Wednesday, November 23, 2016

Heart Failure: A Result of a Faulty Gene

Researchers at Imperial College London have discovered 1% of of people carry faulty versions of a gene that can lead to heart failure. The gene itself codes for a protein called titin, which can trigger heart failure if the organ comes under stress. The gene variants for the titin protein causes a heart condition known as dilated cardiomyopathy. According to Dr. Stuart Cook, a professor of clinical and molecular cardiology, dilated cardiomyopathy is where the heart enlarges, thus stretching and thinning the muscle. This eventually impair's the organ's ability to pump blood and oxygen around the body.

By doing a study on healthy rats with the faulty genes, researchers have discovered that the animals appeared healthy, but still contained the abnormal stress on the hearts, in which could trigger dilated cardiomyopathy. By doing a comparison on adults through MRI scans, analysts indeed found that 1% of the tested adults carried the titin gene variants. Surprisingly enough, the adults that carried the gene looked completely healthy.   

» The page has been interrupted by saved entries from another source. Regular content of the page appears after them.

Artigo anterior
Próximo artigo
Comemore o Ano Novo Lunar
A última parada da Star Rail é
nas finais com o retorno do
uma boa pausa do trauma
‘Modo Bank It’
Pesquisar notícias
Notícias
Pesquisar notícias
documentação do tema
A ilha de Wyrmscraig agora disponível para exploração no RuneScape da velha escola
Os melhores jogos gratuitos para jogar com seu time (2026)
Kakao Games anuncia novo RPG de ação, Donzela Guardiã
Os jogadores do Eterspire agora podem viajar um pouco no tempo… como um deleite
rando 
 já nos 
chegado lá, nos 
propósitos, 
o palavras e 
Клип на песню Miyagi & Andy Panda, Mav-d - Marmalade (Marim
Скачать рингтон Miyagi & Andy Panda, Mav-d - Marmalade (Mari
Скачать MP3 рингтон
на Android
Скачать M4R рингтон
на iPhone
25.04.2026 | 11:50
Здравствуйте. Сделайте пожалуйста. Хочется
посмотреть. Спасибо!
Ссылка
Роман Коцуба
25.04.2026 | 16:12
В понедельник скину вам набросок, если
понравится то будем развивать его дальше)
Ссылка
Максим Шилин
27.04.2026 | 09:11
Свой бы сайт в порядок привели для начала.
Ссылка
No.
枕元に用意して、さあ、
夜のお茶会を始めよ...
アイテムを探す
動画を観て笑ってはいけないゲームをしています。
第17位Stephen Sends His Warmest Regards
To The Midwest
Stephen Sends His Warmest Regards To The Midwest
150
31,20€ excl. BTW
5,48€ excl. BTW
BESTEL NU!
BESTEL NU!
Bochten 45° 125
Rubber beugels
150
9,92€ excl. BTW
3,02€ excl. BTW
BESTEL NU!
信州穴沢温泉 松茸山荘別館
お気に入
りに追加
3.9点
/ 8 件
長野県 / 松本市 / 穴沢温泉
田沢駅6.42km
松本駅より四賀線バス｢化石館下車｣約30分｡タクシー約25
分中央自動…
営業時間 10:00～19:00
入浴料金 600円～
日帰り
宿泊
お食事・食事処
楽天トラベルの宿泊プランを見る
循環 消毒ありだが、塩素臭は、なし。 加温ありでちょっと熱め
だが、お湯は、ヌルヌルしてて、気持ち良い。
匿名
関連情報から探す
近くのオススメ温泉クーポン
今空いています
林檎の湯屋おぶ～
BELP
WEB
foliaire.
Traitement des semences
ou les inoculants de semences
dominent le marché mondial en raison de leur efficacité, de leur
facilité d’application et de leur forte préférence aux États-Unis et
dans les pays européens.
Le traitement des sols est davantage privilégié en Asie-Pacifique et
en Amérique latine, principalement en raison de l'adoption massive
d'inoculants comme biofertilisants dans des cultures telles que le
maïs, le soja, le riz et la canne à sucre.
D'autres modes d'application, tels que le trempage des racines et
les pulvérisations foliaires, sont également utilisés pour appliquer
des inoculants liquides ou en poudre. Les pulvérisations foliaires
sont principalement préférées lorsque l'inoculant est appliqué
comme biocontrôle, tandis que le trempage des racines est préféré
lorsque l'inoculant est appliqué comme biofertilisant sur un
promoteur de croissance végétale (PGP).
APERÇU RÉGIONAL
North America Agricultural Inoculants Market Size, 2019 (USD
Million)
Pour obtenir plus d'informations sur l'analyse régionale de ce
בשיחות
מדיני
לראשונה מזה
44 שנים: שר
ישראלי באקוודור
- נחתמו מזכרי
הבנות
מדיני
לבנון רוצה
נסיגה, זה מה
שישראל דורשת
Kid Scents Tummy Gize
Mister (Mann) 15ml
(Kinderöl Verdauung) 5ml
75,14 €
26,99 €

On a closer analysis through 3-D heart models of the carriers, researchers indeed detected a slightly enlarged heart in comparison to those without the gene variants. In addition, the pattern detected in gene variant carriers were shown to be similar in heart failure patients. Scientists also concluded that those with the titin gene variants may have silenced genes in which may not cause dilated cardiomyopathy directly but can still be triggered indirectly though genetic stress. If the results holds true for beyond the tested patients, patients who appear healthy may be in danger of not realizing that they carry the gene variant that causes dilated cardiomyopathy. With this research in mind, this can be very useful for genetic researchers in comparing other genetic mutations that act similar to the litin gene. By targeting the specific gene that may cause the disease, drugs can be made to silence the gene or altered to prevent the mutation from triggering the heart condition. Hopefully, these results can serve as the foundation for advancements in genetic analysis for conditions that are caused by genetic mutations.